Vado oltre: penso che ogni giovane, prima di finire l’università, dovrebbe fare un anno in Africa. La farei diventare una regola, un po’ come il servizio militare. I giovani occidentali ne uscirebbero più equilibrati, questo periodo li aiuterebbe a crescere come persone. È facile vivere in Europa e pensare che tutto il mondo sia fatto così. Ma la realtà è molto diversa, anzi la gran parte del mondo non è ricca come l’Europa o il Nord America. Quando vieni in Africa vedi come vivono gli africani, e questo ti aiuta ad apprezzare di più il mondo.
Un padre sinodale ha lanciato l’idea di progetti strutturati e continuativi di volontariato internazionale, tra Paesi di continenti diversi. Potrebbe funzionare?

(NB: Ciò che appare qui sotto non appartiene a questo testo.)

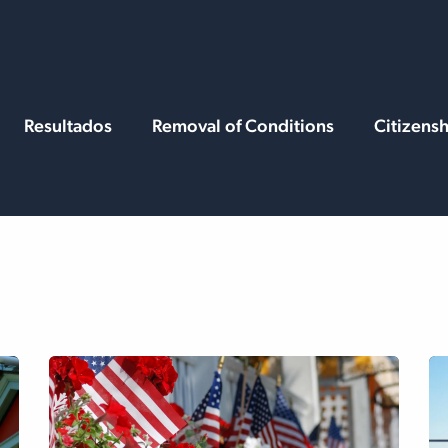
Services
Resources
Resultados
Removal of Conditions
Citizens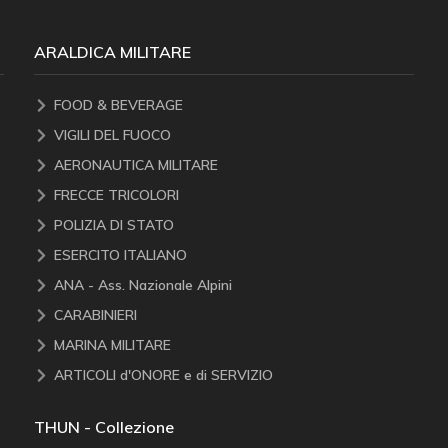
ARALDICA MILITARE
FOOD & BEVERAGE
VIGILI DEL FUOCO
AERONAUTICA MILITARE
FRECCE TRICOLORI
POLIZIA DI STATO
ESERCITO ITALIANO
ANA - Ass. Nazionale Alpini
CARABINIERI
MARINA MILITARE
ARTICOLI d'ONORE e di SERVIZIO
THUN - Collezione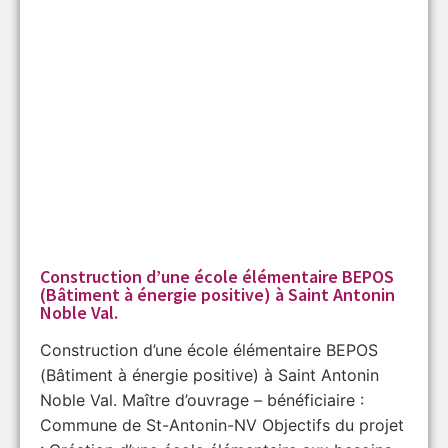
Construction d’une école élémentaire BEPOS
(Bâtiment à énergie positive) à Saint Antonin
Noble Val.
Construction d’une école élémentaire BEPOS
(Bâtiment à énergie positive) à Saint Antonin
Noble Val. Maître d’ouvrage – bénéficiaire :
Commune de St-Antonin-NV Objectifs du projet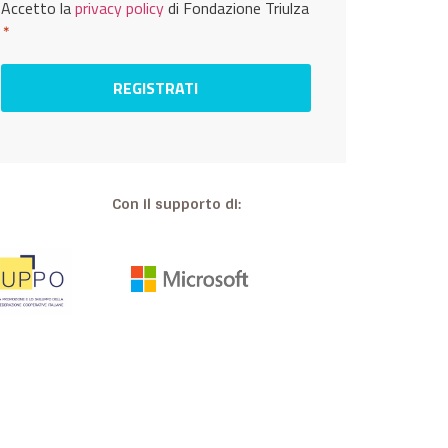
Privacy
Accetto la
privacy policy
di Fondazione Triulza
*
*
Con il supporto di: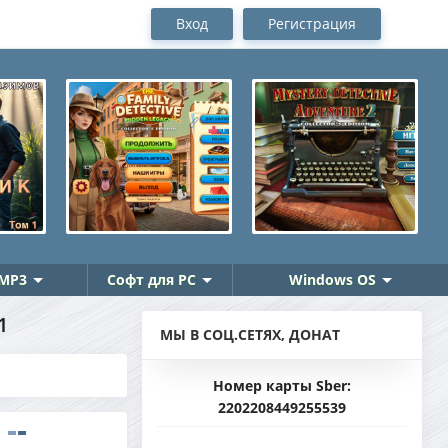
Вход
Регистрация
MP3
Софт для PC
Windows OS
1
МЫ В СОЦ.СЕТЯХ, ДОНАТ
Номер карты Sber:
2202208449255539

Assolutamente sì, quell’intervento mi ha entusiasmato. Spero che i vescovi prenderanno sul serio la questione e daranno notizia delle iniziative che verranno avviate perché faranno crescere meglio i giovani. Molti ragazzi in Occidente non danno valore a quello che hanno, perché non hanno idea di cosa ci sia dall’altra parte del mondo. Devono solo venire in Africa e vedere quello che c’è, le persone che non hanno niente ma sono veramente felici. Se invece hai tutto, ma non sei felice, allora è il momento di fare qualcosa.